Assignment: Your answer must be the records below, given again exactly, with no pictures in it.

Extracted records:
- - -

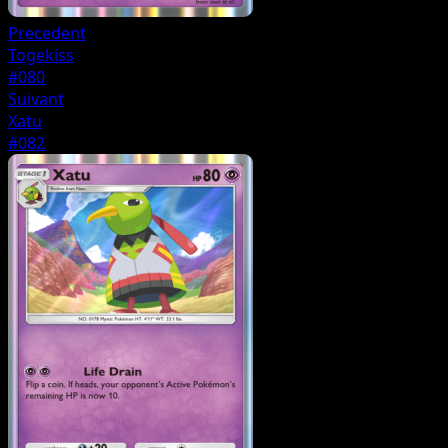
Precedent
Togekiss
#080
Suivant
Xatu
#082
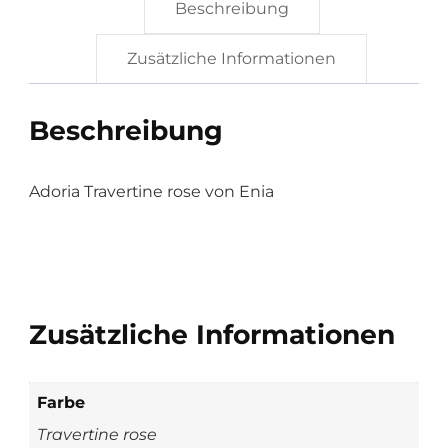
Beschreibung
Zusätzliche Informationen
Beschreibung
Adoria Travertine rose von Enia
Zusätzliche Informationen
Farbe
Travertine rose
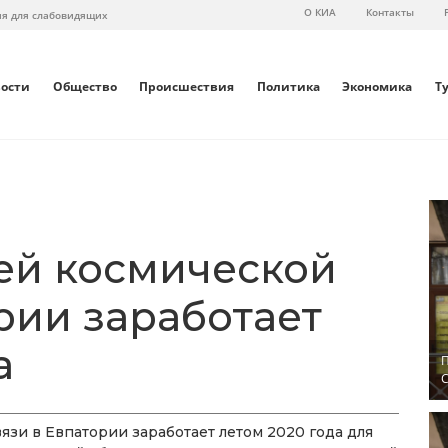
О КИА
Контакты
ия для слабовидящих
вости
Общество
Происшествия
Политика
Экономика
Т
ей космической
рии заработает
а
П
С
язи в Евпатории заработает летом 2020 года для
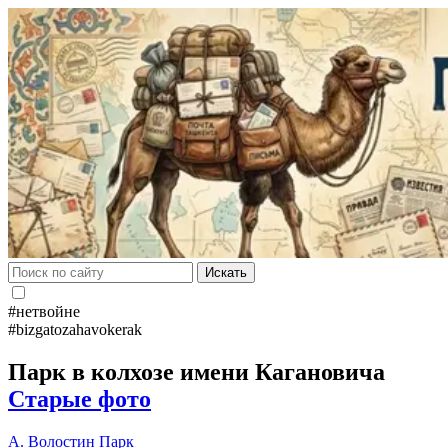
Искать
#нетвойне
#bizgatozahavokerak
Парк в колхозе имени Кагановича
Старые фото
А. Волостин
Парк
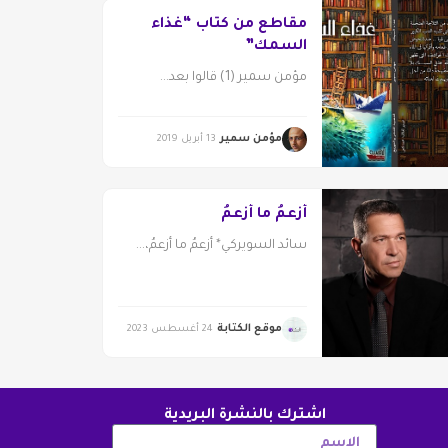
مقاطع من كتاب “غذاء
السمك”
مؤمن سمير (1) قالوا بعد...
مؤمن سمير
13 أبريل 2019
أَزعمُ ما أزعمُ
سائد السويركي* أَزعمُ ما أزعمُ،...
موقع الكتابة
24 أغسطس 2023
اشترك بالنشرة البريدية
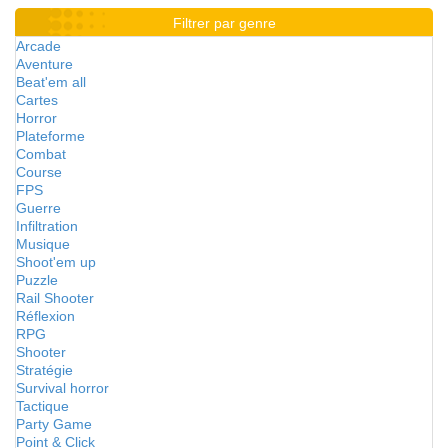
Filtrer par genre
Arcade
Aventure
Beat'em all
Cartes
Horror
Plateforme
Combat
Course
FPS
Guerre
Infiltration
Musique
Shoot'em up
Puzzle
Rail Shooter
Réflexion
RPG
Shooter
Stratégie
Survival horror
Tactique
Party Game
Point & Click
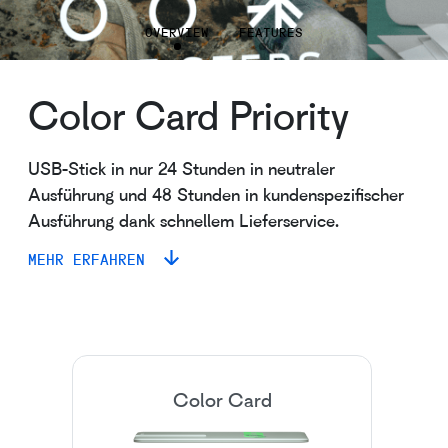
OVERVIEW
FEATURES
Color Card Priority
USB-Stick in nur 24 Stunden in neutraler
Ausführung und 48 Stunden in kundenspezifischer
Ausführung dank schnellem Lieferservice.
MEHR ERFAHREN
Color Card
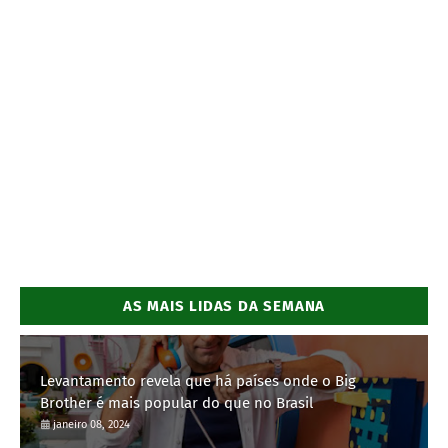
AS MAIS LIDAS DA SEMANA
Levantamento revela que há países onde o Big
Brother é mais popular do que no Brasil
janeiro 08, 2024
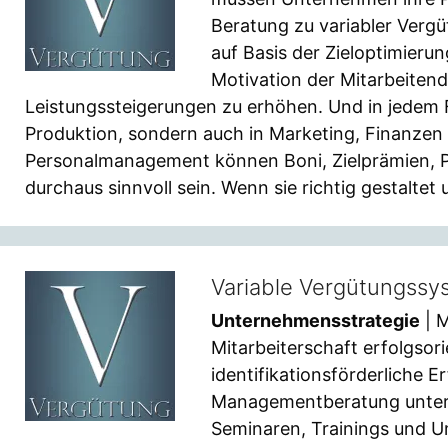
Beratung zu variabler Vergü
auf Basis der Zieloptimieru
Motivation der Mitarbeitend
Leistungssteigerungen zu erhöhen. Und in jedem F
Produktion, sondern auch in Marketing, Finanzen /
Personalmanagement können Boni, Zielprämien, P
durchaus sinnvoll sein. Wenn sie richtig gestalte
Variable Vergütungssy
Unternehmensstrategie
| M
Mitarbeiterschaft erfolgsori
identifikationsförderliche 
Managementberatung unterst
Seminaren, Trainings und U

- - -

Reply to the exercise:
Precedent
Togekiss
#080
Suivant
Xatu
#082
Beschreibung
Zusätzliche Informationen
Beschreibung
Adoria Travertine rose von Enia
Zusätzliche Informationen
Farbe
Travertine rose
О КИА
Контакты
ия для слабовидящих
вости
Общество
Происшествия
Политика
Экономика
Т
ей космической
рии заработает
а
П
С
язи в Евпатории заработает летом 2020 года для
Искать
#нетвойне
#bizgatozahavokerak
Парк в колхозе имени Кагановича
Старые фото
А. Волостин
Парк
مقاطع من كتاب “غذاء
السمك”
مؤمن سمير (1) قالوا بعد...
مؤمن سمير
13 أبريل 2019
أَزعمُ ما أزعمُ
سائد السويركي* أَزعمُ ما أزعمُ،...
موقع الكتابة
24 أغسطس 2023
اشترك بالنشرة البريدية
Filtrer par genre
Arcade
Aventure
Beat'em all
Cartes
Horror
Plateforme
Combat
Course
FPS
Guerre
Infiltration
Musique
Shoot'em up
Puzzle
Rail Shooter
Réflexion
RPG
Shooter
Stratégie
Survival horror
Tactique
Party Game
Point & Click
OVERVIEW
FEATURES
Color Card Priority
USB-Stick in nur 24 Stunden in neutraler
Ausführung und 48 Stunden in kundenspezifischer
Ausführung dank schnellem Lieferservice.
MEHR ERFAHREN
Color Card
AS MAIS LIDAS DA SEMANA
Levantamento revela que há países onde o Big
Brother é mais popular do que no Brasil
janeiro 08, 2024
Beratung zu variabler Vergü
auf Basis der Zieloptimieru
Motivation der Mitarbeitend
Leistungssteigerungen zu erhöhen. Und in jedem F
Produktion, sondern auch in Marketing, Finanzen /
Personalmanagement können Boni, Zielprämien, P
durchaus sinnvoll sein. Wenn sie richtig gestalte
Variable Vergütungssy
Unternehmensstrategie
| M
Mitarbeiterschaft erfolgsori
identifikationsförderliche 
Managementberatung unterst
Seminaren, Trainings und U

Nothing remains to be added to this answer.